In [2]:
import numpy as np
import pandas as pd

## `.skew()`

- skew == 0 indicates symmetry
- skey < 0 indicates tail is a larger towards the left side
- skew > 0 indicates tail is larger towards the right side

In [None]:
df['age'].skew()

## Shapiro-Wilk test - Test to see if the distribution of your data set is Gaussian-like

- Returns p-value
- H0 is that data came from a normally distributed population

In [None]:
from scipy.stats import shapiro

shapiro(df['age'])[1] # This returns a p-value -> if this values is lower than 0.05 then we know it is not Gaussian-like

In [None]:
df['age'].plot(kind = 'box')

In [None]:
def interquartile(df, col, k = 1.5):
    q1 = np.percentile(df[col], 25)
    q3 = np.percentile(df[col], 75)
    cutoff = (q3 - q1) *k
    lower_fence = q1 - cutoff
    upper_fence = q3 + cutoff
    print(lower_fence, upper_fence)
    return df.query(f"{lower_fence} < age < {upper_fence})
                    
iqr = interquartile(df, 'age')
                    
sns.distplot(iqr['age'])

## Normalization

- scaling all variables so that they take values form the same range
- Typically this range is [0,1]
- Done to minimize effects of bias (sampling or measurement errors)


### `MinMacScaler`

- `.min()` == 0
- `.max()` == 1
- Argement must be 2D numpy array

In [None]:
iqr['age'].values[:5]

In [3]:
np.random.rand(5,1)

array([[0.31356227],
       [0.63541487],
       [0.69035064],
       [0.79447823],
       [0.45991638]])

In [None]:
iqr['age'].values.reshape(-1, 1)[:5]
# -1 TELLS PANDAS TO INFER THE VALUE FORM THE LENGTH OF THE SERIES

In [4]:
from sklearn.preprocessing import MinMaxScaler

In [None]:
rescaled = MinMaxScaler().fit_transform(iqr['age'].values.reshape(-1,1))
rescaled[:5]

In [None]:
pd.Series(rescaled.ravel())[:5]

## Review: `round()`

In [None]:
iqr['fare'].head()

In [None]:
iqr['fare'].apply(round).head()

In [None]:
iqr['fare'].apply(lambda x: round(x, 2)).head()

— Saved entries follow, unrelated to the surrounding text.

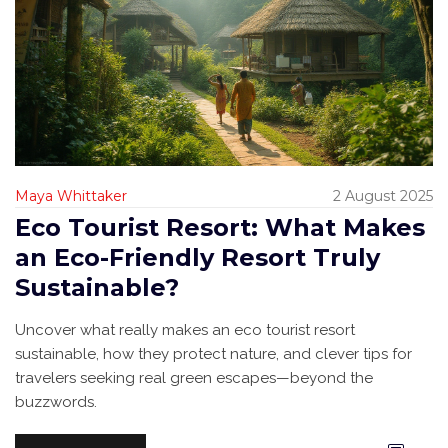
Maya Whittaker
2 August 2025
Eco Tourist Resort: What Makes
an Eco-Friendly Resort Truly
Sustainable?
Uncover what really makes an eco tourist resort
sustainable, how they protect nature, and clever tips for
travelers seeking real green escapes—beyond the
buzzwords.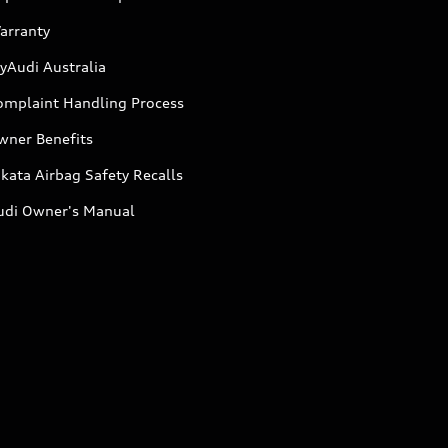
arranty
yAudi Australia
omplaint Handling Process
wner Benefits
kata Airbag Safety Recalls
udi Owner's Manual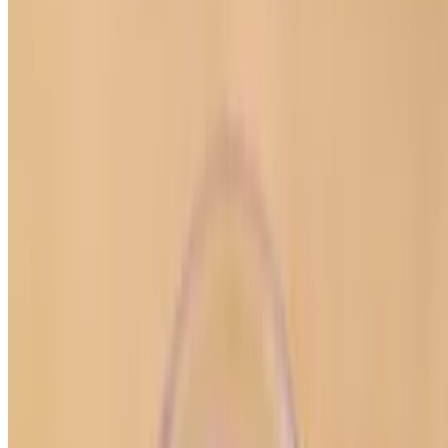
Powered by Owner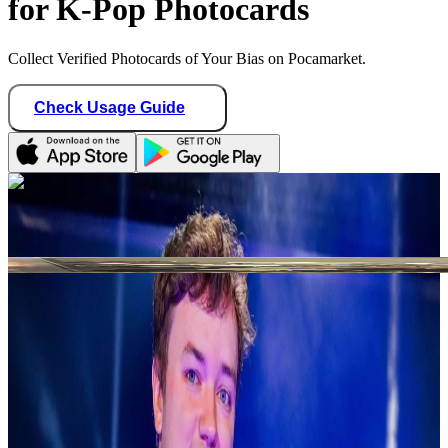
for K-Pop Photocards
Collect Verified Photocards of Your Bias on Pocamarket.
Check Usage Guide
1
/ 1
cojokpop
Germany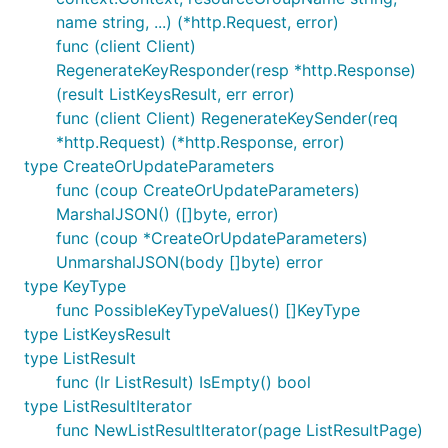
name string, ...) (*http.Request, error)
func (client Client)
RegenerateKeyResponder(resp *http.Response)
(result ListKeysResult, err error)
func (client Client) RegenerateKeySender(req
*http.Request) (*http.Response, error)
type CreateOrUpdateParameters
func (coup CreateOrUpdateParameters)
MarshalJSON() ([]byte, error)
func (coup *CreateOrUpdateParameters)
UnmarshalJSON(body []byte) error
type KeyType
func PossibleKeyTypeValues() []KeyType
type ListKeysResult
type ListResult
func (lr ListResult) IsEmpty() bool
type ListResultIterator
func NewListResultIterator(page ListResultPage)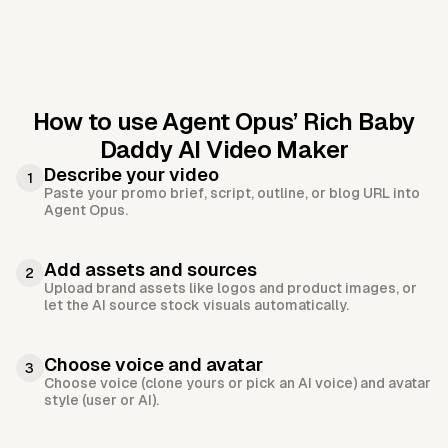
How to use Agent Opus’
Rich Baby
Daddy AI Video Maker
Describe your video
1
Paste your promo brief, script, outline, or blog URL into
Agent Opus.
Add assets and sources
2
Upload brand assets like logos and product images, or
let the AI source stock visuals automatically.
Choose voice and avatar
3
Choose voice (clone yours or pick an AI voice) and avatar
style (user or AI).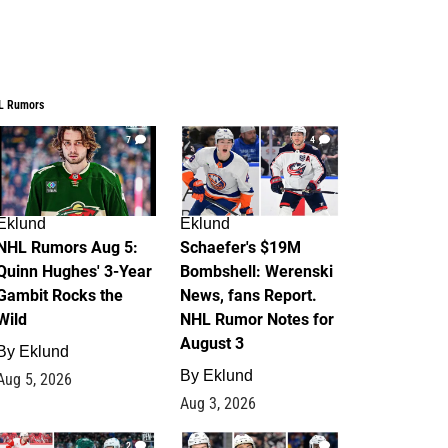
L Rumors
7
4
Eklund
Eklund
NHL Rumors Aug 5:
Schaefer's $19M
Quinn Hughes' 3-Year
Bombshell: Werenski
Gambit Rocks the
News, fans Report.
Wild
NHL Rumor Notes for
August 3
By
Eklund
By
Eklund
Aug 5, 2026
Aug 3, 2026
2
1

## Review: `pd.get_dummies()` -> categorical data into numerical by making them binary

In [None]:
pd.get_dummies(iqr['sex']).head()

## Review: `.sample()` -> randomly sample data

In [None]:
# shuffled = iqr.sample(3) #frac == fraction of rows to randomly sample
shuffled = iqr.sample(frac = 1) -> shuffles the entire data
shuffled.head()

## Review: `train_test_split()`

In [5]:
from sklearn.model_selection import train_test_split

In [None]:
features_train, features_test, target_train, target_test = train_test_split(
    iqr[['age', 'sex']], # Features (X)
    iqr[['survived']], # Target (y)
    test_sezi = .2
)

features_train.head()

In [None]:
target_train.head()